The City Council needs to use its so-called great working relationship with the administration to develop a plan to increase the numbers of inspections.

At the last meeting Mayor Palmer said the city couldn't afford to hire any more inspectors, faced with an $8 million shortfall in state funds provided for the programs.

Perhaps the city could cut ties with a redundant legal position frequently seen in City Council chambers, since the man doesn't yield very many legal opinions to the City Council anyway.

The city could then hire two full-time inspections positions, or several part-time staffers with this attorney's $95,000 salary.

If City Council did its job and passed legislation instead of simply paying bills and paying the administration lip service, perhaps more of the city's great housing stock would be saved from the reach of the urban blight creeping around the city.

Malfunctioning governing bodies, they'll get you every time.

2 comments:

investintrenton said...

Greg,
I am a landlord in Trenton and I know I am entering into the lions den, however the truth must be told. For many years I have not taken a profit from the rental properties that I own in the city, all of the profit is reinvested to maintain and improve the properties that I own however it is very difficult to keep redoing properties every year only to have them neglected by unscrupulos tenants.

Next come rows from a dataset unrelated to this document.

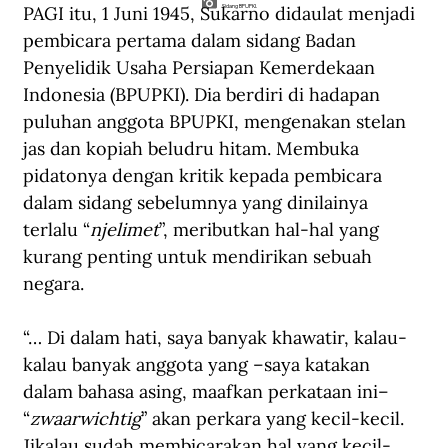
PAGI itu, 1 Juni 1945, Sukarno didaulat menjadi 
Sidang BPUPKI.
pembicara pertama dalam sidang Badan 
Penyelidik Usaha Persiapan Kemerdekaan 
Indonesia (BPUPKI). Dia berdiri di hadapan 
puluhan anggota BPUPKI, mengenakan stelan 
jas dan kopiah beludru hitam. Membuka 
pidatonya dengan kritik kepada pembicara 
dalam sidang sebelumnya yang dinilainya 
terlalu “
njelimet
”, meributkan hal-hal yang 
kurang penting untuk mendirikan sebuah 
negara.
“… Di dalam hati, saya banyak khawatir, kalau-
kalau banyak anggota yang –saya katakan 
dalam bahasa asing, maafkan perkataan ini– 
“
zwaarwichtig
” akan perkara yang kecil-kecil. 
Jikalau sudah membicarakan hal yang kecil-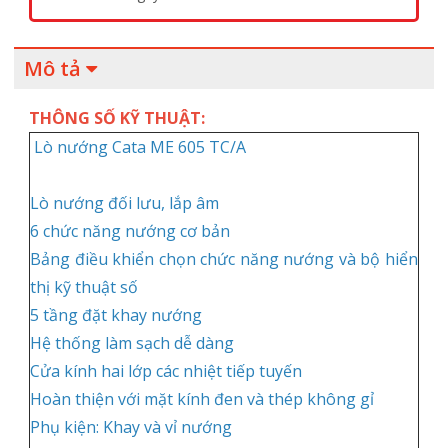
Mô tả
THÔNG SỐ KỸ THUẬT:
Lò nướng Cata ME 605 TC/A
Lò nướng đối lưu, lắp âm
6 chức năng nướng cơ bản
Bảng điều khiển chọn chức năng nướng và bộ hiển
thị kỹ thuật số
5 tầng đặt khay nướng
Hệ thống làm sạch dễ dàng
Cửa kính hai lớp các nhiệt tiếp tuyến
Hoàn thiện với mặt kính đen và thép không gỉ
Phụ kiện: Khay và vỉ nướng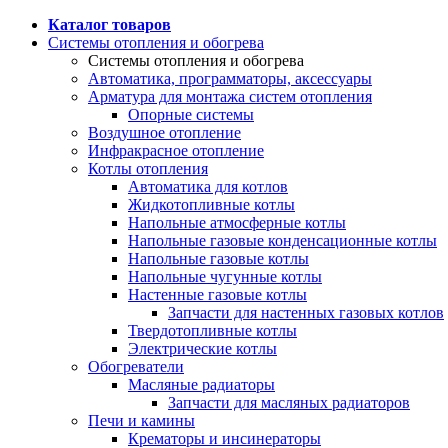
Каталог товаров
Системы отопления и обогрева
Системы отопления и обогрева
Автоматика, программаторы, аксессуары
Арматура для монтажа систем отопления
Опорные системы
Воздушное отопление
Инфракрасное отопление
Котлы отопления
Автоматика для котлов
Жидкотопливные котлы
Напольные атмосферные котлы
Напольные газовые конденсационные котлы
Напольные газовые котлы
Напольные чугунные котлы
Настенные газовые котлы
Запчасти для настенных газовых котлов
Твердотопливные котлы
Электрические котлы
Обогреватели
Масляные радиаторы
Запчасти для масляных радиаторов
Печи и камины
Крематоры и инсинераторы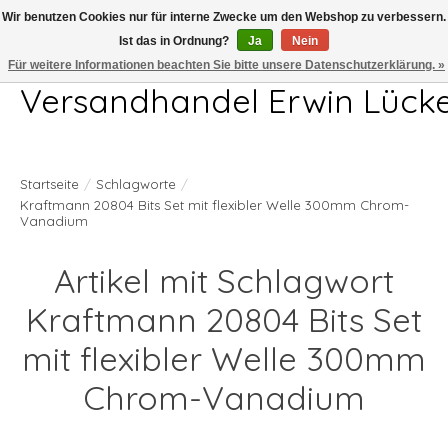
Wir benutzen Cookies nur für interne Zwecke um den Webshop zu verbessern.
Ist das in Ordnung?
Ja
Nein
Telefon 04407 715872 MO-DO 7.00-17.00Uhr FR 7.00-13.00Uhr
Für weitere Informationen beachten Sie bitte unsere Datenschutzerklärung. »
Versandhandel Erwin Lück
Startseite
/
Schlagworte
/
Kraftmann 20804 Bits Set mit flexibler Welle 300mm Chrom-
Vanadium
Artikel mit Schlagwort
Kraftmann 20804 Bits Set
mit flexibler Welle 300mm
Chrom-Vanadium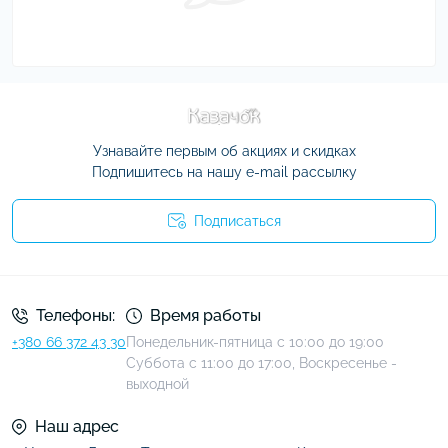
Узнавайте первым об акциях и скидках
Подпишитесь на нашу e-mail рассылку
Подписаться
Условия соглашения
Телефоны:
Время работы
+380 66 372 43 30
Понедельник-пятница с 10:00 до 19:00
Суббота с 11:00 до 17:00, Воскресенье -
выходной
Наш адрес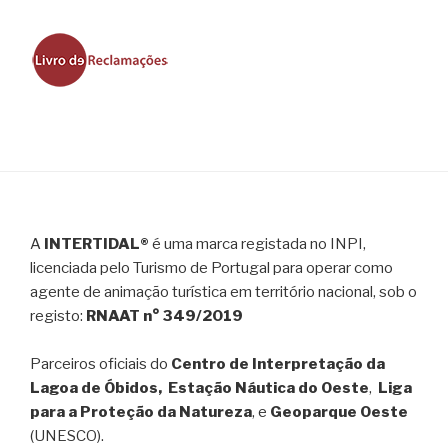
A
INTERTIDAL®
é uma marca registada no INPI,
licenciada pelo Turismo de Portugal para operar como
agente de animação turística em território nacional, sob o
registo:
RNAAT n° 349/2019
Parceiros oficiais do
Centro de Interpretação da
Lagoa de Óbidos, Estação Náutica do Oeste
,
Liga
para a Proteção da Natureza
, e
Geoparque Oeste
(UNESCO).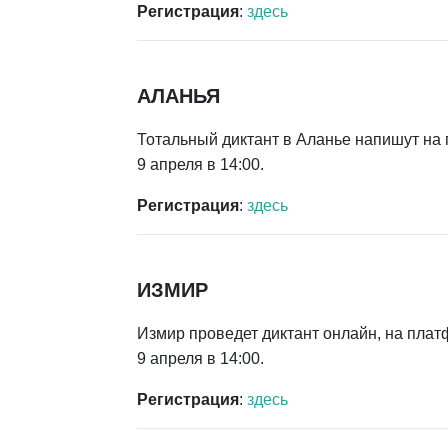
Регистрация
:
здесь
АЛАНЬЯ
Тотальный диктант в Аланье напишут н
9 апреля в 14:00.
Регистрация
:
здесь
ИЗМИР
Измир проведет диктант онлайн, на пла
9 апреля в 14:00.
Регистрация
:
здесь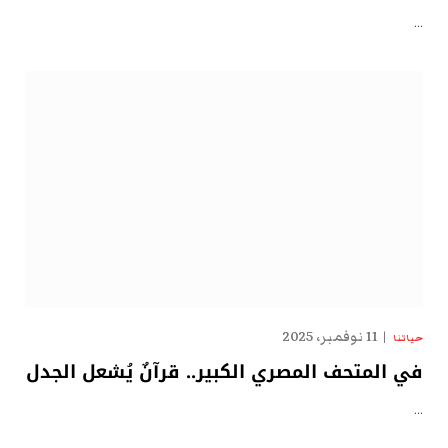
…
11 نوفمبر، 2025
حياتنا
في المتحف المصري الكبير.. قرآنٌ يُشعل الجدل
…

If my property was inspected when a tenant moves in and everything is in order then a year later the place is reinspected and all the smoke detectors are missing and the screens are torn and the stove is dirty and there are roaches and bed bugs donr you think that maybe the tenant is at fault and should be held responsible. The reason the city has so many absentee landlords is not because the landlords are squeezing the juice out of the properties rather its because they cant afford to keep fixing the same problems for tenants who in general do not pay rent.Most investors that bought rental property in the past couple of years have invested alot of time and money have helped many bussiness only to have lost their pants. Today nobody is interested in Trenton try selling a house today, every investor is trying to get out of the city this will only have a negative effect on the future of the city, more and more homes are going into forclosure and the amount of abandaned homes is back on the rise. In general landlords are not littering the streets its the residents landlords are not in gangs and landlords are not shooting people.Lets try and stop deflecting the problems of the city on hard working people that have invested much into the city.

Greg Forester said...

You make some very valid points. I think the situation is a very complicated one, and I understand some landlords are not slumlords...but Trenton still has many slumlords, and the best way to deal with them is end the perception that they can come into the city, buy cheap housing and rent it to undesirables who run the property into the ground....all the while the landlord neglects to reinvest into the property.